Régulièrement, lorsque le sujet de la guerre d’Algérie est abordé, les médias et la droite répètent qu’il ne faut pas faire de «repentance» : ce serait de l’histoire ancienne, et la France n’aurait pas à s’excuser pour la colonisation. Une façon d’occulter toute l’histoire du conflit et de ses crimes. Dans le même temps, le pouvoir vient de réhabiliter et de décorer Joseph Estoup, un ancien légionnaire, partisan de l’Algérie française et putschiste.
Avril 1961. La Guerre d’Algérie touche à sa fin, après un véritable bain de sang. L’extrême droite refuse d’abandonner l’Algérie française. Un groupe terroriste, l’OAS, multiplie les attentats et tue des milliers de personnes. En Algérie, le 21 avril 1961, des généraux organisent un coup d’État contre la République. Ils veulent imposer par la force un régime colonial proche du fascisme. Le putsch est un échec, car l’armée ne suit pas en métropole. De Gaulle reste au pouvoir, mais la situation est très tendue.

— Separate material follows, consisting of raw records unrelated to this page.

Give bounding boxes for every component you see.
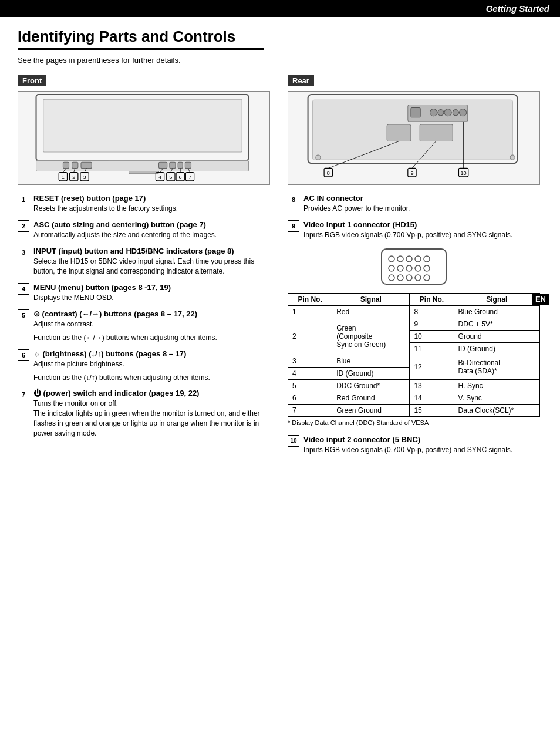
item-number-9: 9 [288,220,299,232]
list-item: 10 Video input 2 connector (5 BNC) Input… [288,434,540,455]
two-col-layout: Front [18,75,542,461]
svg-point-69 [415,275,421,281]
svg-text:5: 5 [169,174,172,180]
table-row: 7 Green Ground 15 Data Clock(SCL)* [288,404,540,416]
item-desc-7b: The indicator lights up in green when th… [33,409,270,438]
header-title: Getting Started [486,4,549,14]
item-number-1: 1 [18,194,29,205]
svg-rect-1 [43,99,242,152]
item-content-3: INPUT (input) button and HD15/BNC indica… [33,246,270,277]
table-row: 5 DDC Ground* 13 H. Sync [288,379,540,392]
svg-rect-6 [72,162,78,168]
item-title-4: MENU (menu) button (pages 8 -17, 19) [33,282,270,293]
item-title-2: ASC (auto sizing and centering) button (… [33,220,270,230]
rear-items-list: 8 AC IN connector Provides AC power to t… [288,193,540,455]
svg-text:6: 6 [179,174,182,180]
svg-point-67 [397,275,403,281]
item-desc-3: Selects the HD15 or 5BNC video input sig… [33,257,270,277]
item-desc-5a: Adjust the contrast. [33,319,270,329]
main-content: Identifying Parts and Controls See the p… [0,17,560,479]
item-desc-6b: Function as the (↓/↑) buttons when adjus… [33,373,270,383]
svg-point-62 [397,265,403,271]
svg-point-38 [438,110,444,116]
svg-rect-8 [158,162,167,168]
item-number-10: 10 [288,435,299,447]
svg-point-42 [316,155,321,160]
item-number-8: 8 [288,194,299,205]
svg-point-43 [510,155,515,160]
item-number-4: 4 [18,283,29,295]
svg-text:4: 4 [158,174,161,180]
pin-table-header-2: Signal [332,293,410,305]
svg-rect-44 [387,124,411,141]
svg-text:1: 1 [62,174,65,180]
pin-table-header-3: Pin No. [410,293,454,305]
svg-rect-7 [81,162,92,168]
pin-table: Pin No. Signal Pin No. Signal 1 Red 8 Bl… [288,293,540,417]
list-item: 3 INPUT (input) button and HD15/BNC indi… [18,246,270,277]
item-content-8: AC IN connector Provides AC power to the… [303,193,540,214]
item-number-5: 5 [18,309,29,321]
item-desc-7a: Turns the monitor on or off. [33,399,270,409]
item-number-2: 2 [18,220,29,232]
rear-label: Rear [288,75,314,86]
list-item: 2 ASC (auto sizing and centering) button… [18,220,270,240]
item-desc-10: Inputs RGB video signals (0.700 Vp-p, po… [303,445,540,455]
rear-section: Rear [288,75,540,461]
rear-diagram: 8 9 10 [288,91,540,185]
item-desc-5b: Function as the (←/→) buttons when adjus… [33,333,270,343]
item-title-7: ⏻ (power) switch and indicator (pages 19… [33,388,270,399]
front-section: Front [18,75,270,461]
item-content-2: ASC (auto sizing and centering) button (… [33,220,270,240]
subtitle: See the pages in parentheses for further… [18,56,542,65]
page-title: Identifying Parts and Controls [18,28,264,50]
list-item: 5 ⊙ (contrast) (←/→) buttons (pages 8 – … [18,309,270,343]
svg-rect-36 [411,108,420,117]
item-content-6: ☼ (brightness) (↓/↑) buttons (pages 8 – … [33,349,270,383]
header-bar: Getting Started [0,0,560,17]
item-number-6: 6 [18,349,29,361]
item-desc-8: Provides AC power to the monitor. [303,204,540,214]
item-desc-9: Inputs RGB video signals (0.700 Vp-p, po… [303,230,540,240]
item-number-3: 3 [18,247,29,258]
item-content-4: MENU (menu) button (pages 8 -17, 19) Dis… [33,282,270,303]
svg-point-41 [459,109,466,116]
pin-table-footnote: * Display Data Channel (DDC) Standard of… [288,419,540,426]
table-row: 2 Green(CompositeSync on Green) 9 DDC + … [288,318,540,330]
pin-table-header-4: Signal [454,293,539,305]
svg-text:9: 9 [410,170,413,176]
svg-point-56 [389,256,394,262]
svg-point-59 [415,256,421,262]
item-content-7: ⏻ (power) switch and indicator (pages 19… [33,388,270,438]
table-row: 3 Blue 12 Bi-DirectionalData (SDA)* [288,355,540,367]
svg-text:3: 3 [83,174,86,180]
svg-rect-10 [178,162,183,168]
svg-rect-55 [382,249,446,284]
item-content-1: RESET (reset) button (page 17) Resets th… [33,193,270,214]
item-title-6: ☼ (brightness) (↓/↑) buttons (pages 8 – … [33,349,270,359]
item-desc-1: Resets the adjustments to the factory se… [33,204,270,214]
svg-text:7: 7 [188,174,191,180]
item-content-10: Video input 2 connector (5 BNC) Inputs R… [303,434,540,455]
item-content-9: Video input 1 connector (HD15) Inputs RG… [303,220,540,240]
list-item: 8 AC IN connector Provides AC power to t… [288,193,540,214]
svg-rect-9 [170,162,176,168]
front-diagram: 1 2 3 4 5 6 7 [18,91,270,185]
list-item: 1 RESET (reset) button (page 17) Resets … [18,193,270,214]
svg-point-57 [397,256,403,262]
item-title-1: RESET (reset) button (page 17) [33,193,270,204]
en-badge: EN [532,294,549,305]
list-item: 9 Video input 1 connector (HD15) Inputs … [288,220,540,240]
table-row: 6 Red Ground 14 V. Sync [288,392,540,404]
list-item: 7 ⏻ (power) switch and indicator (pages … [18,388,270,438]
item-desc-4: Displays the MENU OSD. [33,293,270,303]
item-desc-6a: Adjust the picture brightness. [33,359,270,369]
svg-point-64 [415,265,421,271]
svg-point-63 [406,265,412,271]
svg-point-65 [424,265,430,271]
list-item: 6 ☼ (brightness) (↓/↑) buttons (pages 8 … [18,349,270,383]
svg-point-39 [444,109,451,116]
table-row: 1 Red 8 Blue Ground [288,305,540,318]
svg-rect-45 [420,124,453,141]
front-items-list: 1 RESET (reset) button (page 17) Resets … [18,193,270,439]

Parmi les fers de lance du coup d’État, le 1er Régiment Étranger de Parachutistes – REP. Une branche de la Légion dans laquelle se trouve le capitaine Joseph Estoup. Le capitaine est arrêté pour «rébellion», dégradé, condamné à de la prison avec sursis et perd le droit de vote. Il sort de l’armée. Une peine relativement clémente pour un artisans d’un coup d’État militaire.
30 avril 2022. 61 ans plus tard, Joseph Estoup est fait commandeur de Légion d’honneur. Un putschiste décoré par l’armée avec l’approbation du gouvernement Macron. Ce vendredi, lors de la cérémonie, il a déclaré à la Légion : «Je veux vous dire ma reconnaissance, mon affection et ma fidélité». Il est désormais pleinement pardonné. Le soldat à la retraite occupait la place d’honneur lors de la célébration la plus importante de la Légion étrangère, la fête de Camerone.
Non seulement les crimes d’État commis en Algérie n’ont jamais été punis, mais un ancien partisan de l’Algérie Française est décoré. N’oublions pas ce que ces soldats ont fait de l’autre côté de la Méditerranée. En particulier les «paras», dont faisait partie ce capitaine.
Joseph Estoup était venu témoigner lors du procès du lieutenant Godot, qui avait participé au putsch avant de rejoindre l’OAS : «Monsieur le président, en langage militaire on dit “faire du renseignement”, en langage du monde on dit “presser de questions”, en français on dit “torturer”. Je déclare sous la foi du serment, et personne en arrière de cette barre n’osera me contredire, que le lieutenant Godot, comme des centaines de ses camarades, a reçu l’ordre de torturer pour obtenir des renseignements !» Il avait aussi déclaré : «C’était la croisade et les croisades de tous les temps se ressemblent». Une façon de justifier les crimes des militaires.
En 2022, le pouvoir décore un soldat qui a tenté de renverser la République, et proclame dans le même temps que la religion musulmane serait une menace pour la démocratie, et dissout des associations pour de simples propos ou appels à manifester, au nom de la lutte contre le «séparatisme» et de la «protection de la République». Double discours ahurissant.